Can Trump stick to a script beyond the State of the Union?
WASHINGTON: “He has little message discipline,” said Ari Fleischer, former press secretary for President George W Bush. “Virtually every time he moves the ball far down the field, he seems to derail himself with a tweet days later instead of building on the momentum.”
The State of the Union is a big set piece for any president, a chance to showcase the accomplishments of the past year while setting the tone for the next one. Every word is meticulously vetted, every presidential guest is carefully chosen and each moment is painstakingly rehearsed. For Trump, dogged by low poll numbers and the persistent Russia probe, the speech carries particular importance.
“It’s one of the few events presidents conduct in which 30 to 40 million or more Americans are watching,” Fleischer said. “There is hardly another moment of presidential exposure as big as this one, and it’s one when the president and his staff have all the control. They are not reacting to events. They are controlling them, and they need to deliver.”
Last February 27, Trump indeed delivered when he gave his first address to a joint session of Congress. The speech came amid a period of crisis for the young administration — national security adviser Michael Flynn had been dismissed days earlier — and amid questions about whether Trump had the ability and temperament to lead the nation.
Surprising critics, he sounded a rousing call for unity, declaring that it was time to end an era of “pure unadulterated division” in the wake of a bruising campaign and a tumultuous start to his presidency.
“The time for small thinking is over,” Trump said. “The time for trivial fights is behind us.
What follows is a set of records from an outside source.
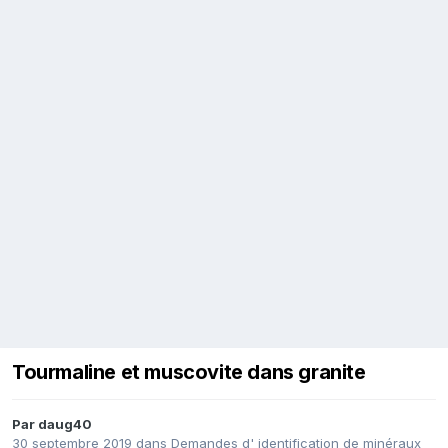
Tourmaline et muscovite dans granite
Par
daug40
30 septembre 2019
dans
Demandes d' identification de minéraux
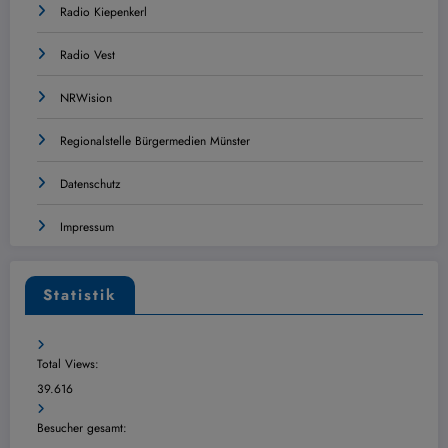
Radio Kiepenkerl
Radio Vest
NRWision
Regionalstelle Bürgermedien Münster
Datenschutz
Impressum
Statistik
Total Views:
39.616
Besucher gesamt:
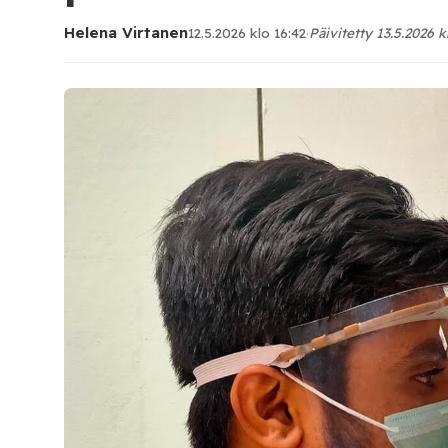
Helena Virtanen
12.5.2026 klo 16:42
·
Päivitetty 13.5.2026 k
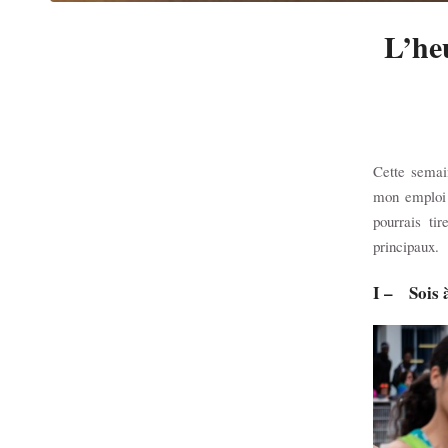
L’heu
Cette semain
mon emploi 
pourrais ti
principaux.
I – Sois 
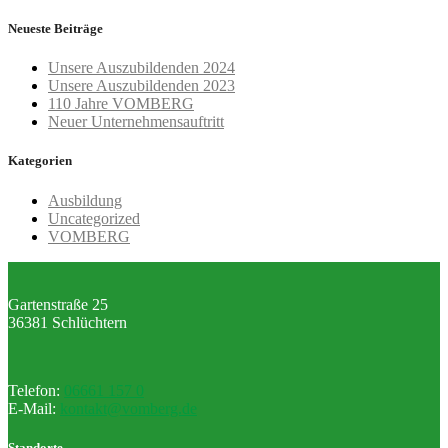
Neueste Beiträge
Unsere Auszubildenden 2024
Unsere Auszubildenden 2023
110 Jahre VOMBERG
Neuer Unternehmensauftritt
Kategorien
Ausbildung
Uncategorized
VOMBERG
Gartenstraße 25
36381 Schlüchtern
Telefon:
06661 157 0
E-Mail:
kontakt@vomberg.de
Standorte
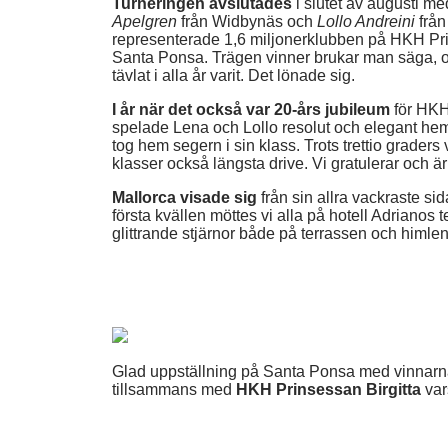
Turneringen avslutades
i slutet av augusti me
Apelgren
från Widbynäs och
Lollo Andreini
från
representerade 1,6 miljonerklubben på HKH Prins
Santa Ponsa. Trägen vinner brukar man säga, o
tävlat i alla år varit. Det lönade sig.
I år när det också var 20-års jubileum
för HKH
spelade Lena och Lollo resolut och elegant he
tog hem segern i sin klass. Trots trettio grade
klasser också längsta drive. Vi gratulerar och 
Mallorca visade sig
från sin allra vackraste 
första kvällen möttes vi alla på hotell Adriano
glittrande stjärnor både på terrassen och himlen
Glad uppställning på Santa Ponsa med vinnar
tillsammans med
HKH Prinsessan Birgitta
vars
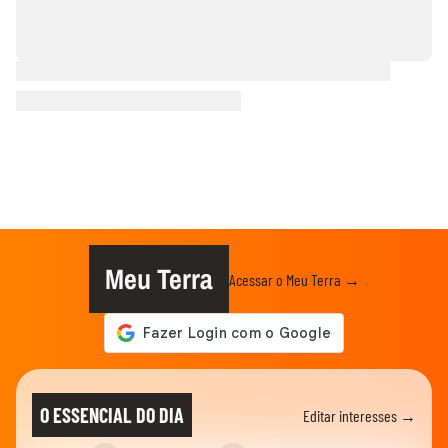
Meu Terra
Acessar o Meu Terra →
O ESSENCIAL DO DIA
Editar interesses →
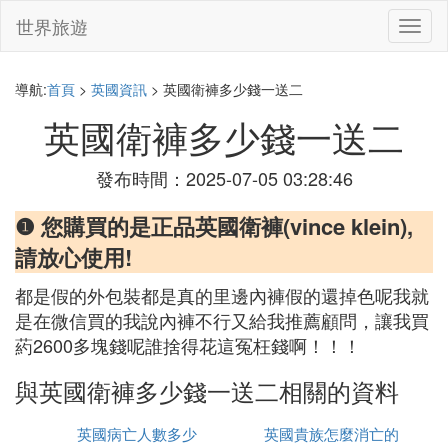
世界旅遊
切
換
導
航
導航:
首頁
>
英國資訊
> 英國衛褲多少錢一送二
英國衛褲多少錢一送二
發布時間：2025-07-05 03:28:46
❶ 您購買的是正品英國衛褲(vince klein),
請放心使用!
都是假的外包裝都是真的里邊內褲假的還掉色呢我就
是在微信買的我說內褲不行又給我推薦顧問，讓我買
葯2600多塊錢呢誰捨得花這冤枉錢啊！！！
與英國衛褲多少錢一送二相關的資料
英國病亡人數多少
英國貴族怎麼消亡的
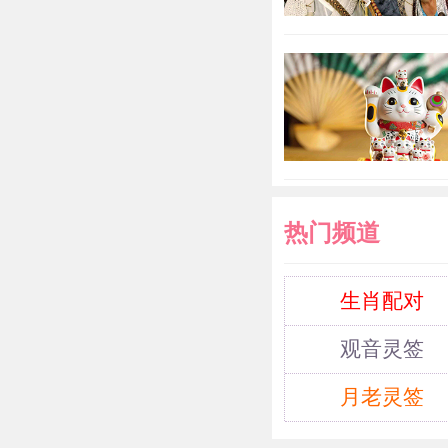
2022年
热门频道
生肖配对
观音灵签
月老灵签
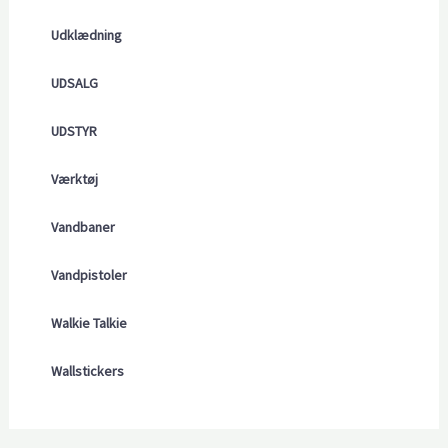
Udklædning
UDSALG
UDSTYR
Værktøj
Vandbaner
Vandpistoler
Walkie Talkie
Wallstickers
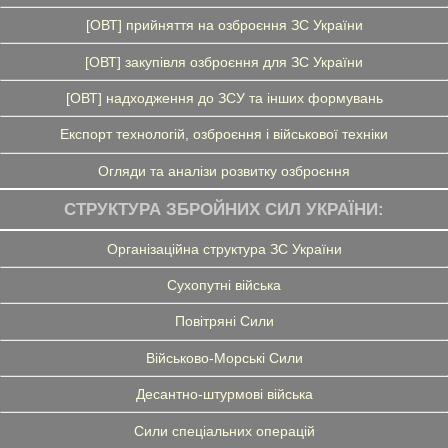
[ОВТ] прийняття на озброєння ЗС України
[ОВТ] закупівля озброєння для ЗС України
[ОВТ] надходження до ЗСУ та інших формувань
Експорт технологій, озброєння і військової техніки
Огляди та аналізи розвитку озброєння
СТРУКТУРА ЗБРОЙНИХ СИЛ УКРАЇНИ:
Організаційна структура ЗС України
Сухопутні війська
Повітряні Сили
Військово-Морські Сили
Десантно-штурмові війська
Сили спеціальних операцій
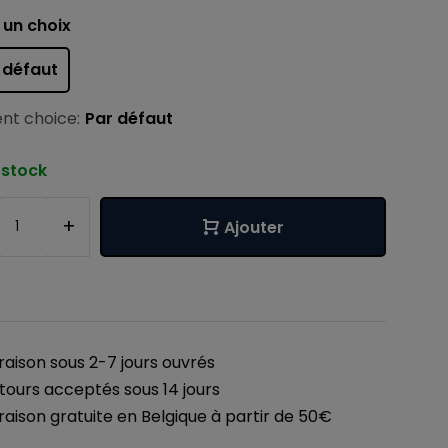
 un choix
 défaut
nt choice:
Par défaut
 stock
+
Ajouter
vraison sous 2-7 jours ouvrés
tours acceptés sous 14 jours
vraison gratuite en Belgique à partir de 50€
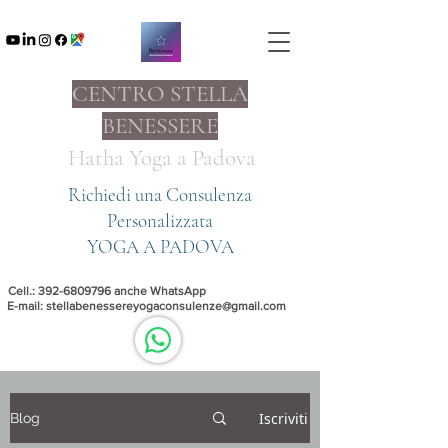
CENTRO STELLA
BENESSERE
Hatha Yoga a
Padova
Richiedi una Consulenza
Personalizzata
YOGA A PADOVA
Cell.:
392-6809796
anche WhatsApp
E-mail:
stellabenessereyogaconsulenze@gmail.com
Iscriviti
Blog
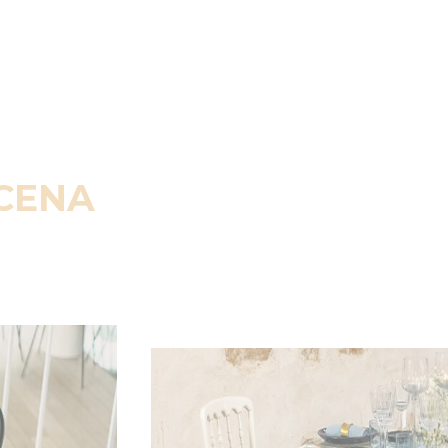
SCENA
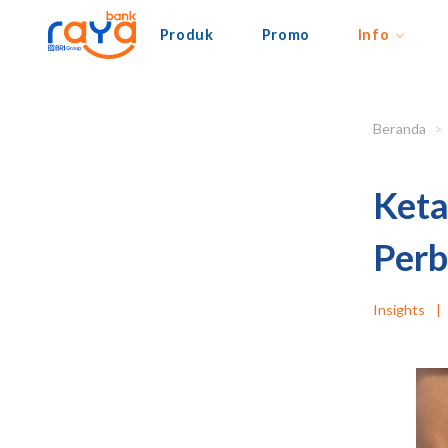
Produk
Promo
Info
Beranda
Keta
Perb
Insights
|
We just need the courage to share the dreams that fill our hearts. The bravery to express the hopes that stir our souls. And the confidence to turn those hopes and those dreams into action.”
The speech, which also featured an emotional standing ovation for the widow of a slain Navy SEAL, drew raves from Republicans and grudging respect from many Democrats while prompting a number of observers to wonder if Trump had found his footing and was ready to usher in a new, more responsible chapter of his presidency.
That lasted less than a week.
On March 4, Trump typed out a series of tweets in which he accused President Barack Obama of authorising a wiretap of Trump Tower, an unsubstantiated claim that Trump punctuated with the assertion that his predecessor was a “bad (or sick) guy!” The resulting furor derailed any momentum Trump had gotten from the speech and put the West Wing back on the defensive.
It’s far from the only moment when Trump has squandered a brief era of good feelings. In June, he delivered a somber address to the nation after the shooting at a congressional baseball practice, and then two days later, he took to Twitter to attack his own Justice Department while declaring the Russia probe a “witch hunt.”
And the day after he delivered a thunderous address as he accepted his party’s nomination for president at the 2016 Republican National Convention, Trump turned what was supposed to be a brief thank you to volunteers into a score-settling screed, relitigating the conspiracy theory that his rival Ted Cruz’s father had been involved in the assassination of President John F Kennedy.
The White House has spent weeks crafting the State of the Union speech, seeking input from Cabinet heads and agency leaders. Led by policy adviser Stephen Miller and staff secretary Rob Porter, the speech has gone through a number of drafts that have circulated throughout the West Wing, and the president has added input with handwritten notes.
Trump is expected to highlight immigration and national security issues, outline his hopes for new trade deals and reveal some of his long-awaited infrastructure plans. He then could, as his predecessors did, spend some time traveling the country in support of those ideas.
Odds are that Trump sticks to the script for at least one night. All bets are off after that.